Document structure recognition data
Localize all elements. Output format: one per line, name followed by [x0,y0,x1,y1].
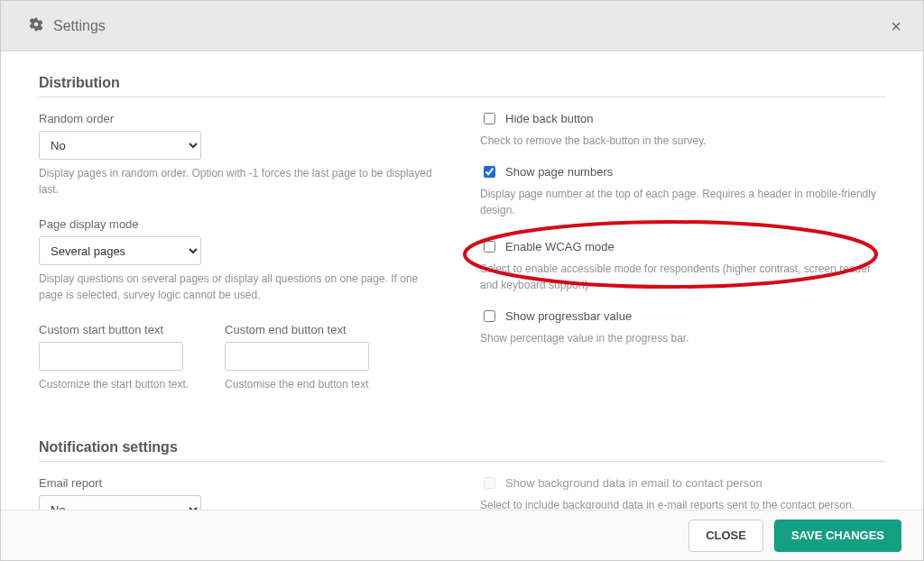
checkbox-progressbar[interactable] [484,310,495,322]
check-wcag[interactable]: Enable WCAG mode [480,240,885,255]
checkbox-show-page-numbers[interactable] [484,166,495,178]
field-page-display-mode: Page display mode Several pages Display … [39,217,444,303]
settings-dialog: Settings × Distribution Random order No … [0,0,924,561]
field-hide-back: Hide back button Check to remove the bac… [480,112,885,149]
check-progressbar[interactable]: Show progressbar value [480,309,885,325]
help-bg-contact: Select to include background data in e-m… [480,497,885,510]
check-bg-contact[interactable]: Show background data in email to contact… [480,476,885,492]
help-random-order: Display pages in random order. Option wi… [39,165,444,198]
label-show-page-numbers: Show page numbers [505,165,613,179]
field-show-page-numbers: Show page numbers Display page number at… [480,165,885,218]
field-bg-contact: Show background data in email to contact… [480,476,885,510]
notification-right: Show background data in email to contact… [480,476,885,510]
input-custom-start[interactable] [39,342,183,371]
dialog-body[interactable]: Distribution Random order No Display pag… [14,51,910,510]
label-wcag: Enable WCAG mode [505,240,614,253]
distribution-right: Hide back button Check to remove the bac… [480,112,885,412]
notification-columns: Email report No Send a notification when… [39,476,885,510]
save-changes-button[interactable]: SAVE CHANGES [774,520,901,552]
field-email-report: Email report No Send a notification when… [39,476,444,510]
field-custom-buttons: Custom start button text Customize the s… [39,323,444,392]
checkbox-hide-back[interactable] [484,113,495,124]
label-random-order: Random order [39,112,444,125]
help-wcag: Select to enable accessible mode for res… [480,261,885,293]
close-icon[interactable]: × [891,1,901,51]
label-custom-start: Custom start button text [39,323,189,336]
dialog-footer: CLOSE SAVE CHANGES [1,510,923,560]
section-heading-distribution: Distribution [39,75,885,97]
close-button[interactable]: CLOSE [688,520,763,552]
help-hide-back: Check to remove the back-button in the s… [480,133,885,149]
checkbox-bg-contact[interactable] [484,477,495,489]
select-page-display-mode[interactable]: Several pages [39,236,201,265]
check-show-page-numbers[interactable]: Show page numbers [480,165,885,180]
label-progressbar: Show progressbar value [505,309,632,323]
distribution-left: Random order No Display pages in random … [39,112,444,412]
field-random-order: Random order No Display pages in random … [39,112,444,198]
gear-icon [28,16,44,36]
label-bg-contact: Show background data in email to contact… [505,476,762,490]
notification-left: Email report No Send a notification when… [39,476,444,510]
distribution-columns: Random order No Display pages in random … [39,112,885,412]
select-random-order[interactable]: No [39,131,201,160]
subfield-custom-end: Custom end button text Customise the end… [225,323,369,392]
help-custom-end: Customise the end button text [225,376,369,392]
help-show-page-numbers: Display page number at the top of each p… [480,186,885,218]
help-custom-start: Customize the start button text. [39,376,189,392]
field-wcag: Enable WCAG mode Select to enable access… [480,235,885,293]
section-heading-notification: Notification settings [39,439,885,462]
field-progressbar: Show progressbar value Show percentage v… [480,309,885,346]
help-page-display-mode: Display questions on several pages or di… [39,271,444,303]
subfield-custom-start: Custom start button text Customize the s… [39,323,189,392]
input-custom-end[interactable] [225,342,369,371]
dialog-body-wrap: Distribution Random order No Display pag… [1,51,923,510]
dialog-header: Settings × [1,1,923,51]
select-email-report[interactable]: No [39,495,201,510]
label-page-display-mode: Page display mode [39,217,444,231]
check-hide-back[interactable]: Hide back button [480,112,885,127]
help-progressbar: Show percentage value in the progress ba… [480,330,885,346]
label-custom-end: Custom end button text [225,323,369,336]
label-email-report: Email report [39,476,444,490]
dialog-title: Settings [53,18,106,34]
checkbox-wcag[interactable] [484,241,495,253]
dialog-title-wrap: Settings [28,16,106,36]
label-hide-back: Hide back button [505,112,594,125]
* * *
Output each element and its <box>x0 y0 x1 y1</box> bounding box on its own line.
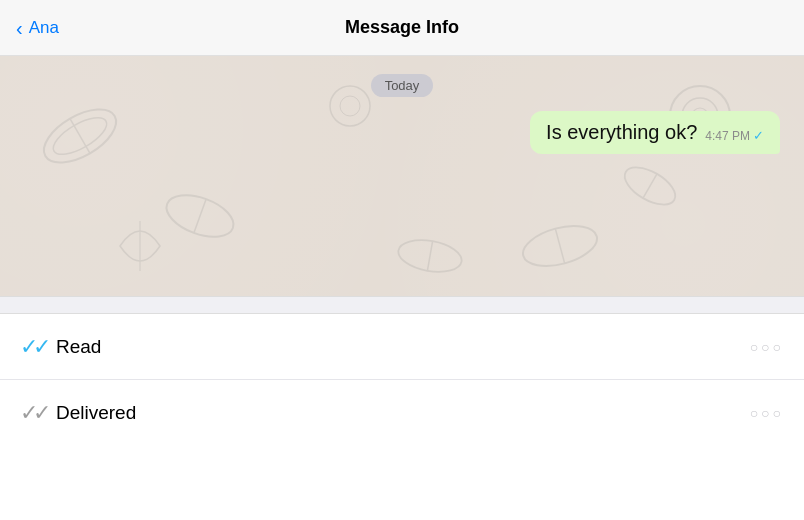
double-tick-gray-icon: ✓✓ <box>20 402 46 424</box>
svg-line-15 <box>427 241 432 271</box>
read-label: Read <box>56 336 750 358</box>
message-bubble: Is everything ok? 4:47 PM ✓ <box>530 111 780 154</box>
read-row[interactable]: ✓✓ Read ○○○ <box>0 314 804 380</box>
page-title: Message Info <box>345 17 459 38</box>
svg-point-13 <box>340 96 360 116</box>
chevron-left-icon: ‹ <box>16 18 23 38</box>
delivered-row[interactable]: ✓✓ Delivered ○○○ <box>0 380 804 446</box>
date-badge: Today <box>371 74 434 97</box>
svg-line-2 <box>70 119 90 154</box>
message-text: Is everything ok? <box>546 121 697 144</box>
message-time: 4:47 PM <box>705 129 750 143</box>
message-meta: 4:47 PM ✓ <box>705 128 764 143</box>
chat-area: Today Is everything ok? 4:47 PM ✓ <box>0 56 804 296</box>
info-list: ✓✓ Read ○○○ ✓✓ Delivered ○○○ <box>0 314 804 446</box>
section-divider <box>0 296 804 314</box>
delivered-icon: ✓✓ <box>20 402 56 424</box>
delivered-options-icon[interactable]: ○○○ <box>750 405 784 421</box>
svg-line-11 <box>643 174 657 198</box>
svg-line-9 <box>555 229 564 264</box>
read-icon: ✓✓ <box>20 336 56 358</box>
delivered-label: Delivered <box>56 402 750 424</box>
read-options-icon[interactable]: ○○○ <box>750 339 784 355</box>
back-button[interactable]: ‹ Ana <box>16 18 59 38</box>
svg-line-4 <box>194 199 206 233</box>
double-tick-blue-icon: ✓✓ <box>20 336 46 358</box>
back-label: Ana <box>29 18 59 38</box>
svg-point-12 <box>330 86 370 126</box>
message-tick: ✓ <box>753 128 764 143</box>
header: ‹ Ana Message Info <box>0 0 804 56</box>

▶ _Required work_: Filter the entries by the string "percentage" and copy each matching line.

▶ _Output for this exercise_:
field-progressbar: Show progressbar value Show percentage v… [480,309,885,346]
help-progressbar: Show percentage value in the progress ba… [480,330,885,346]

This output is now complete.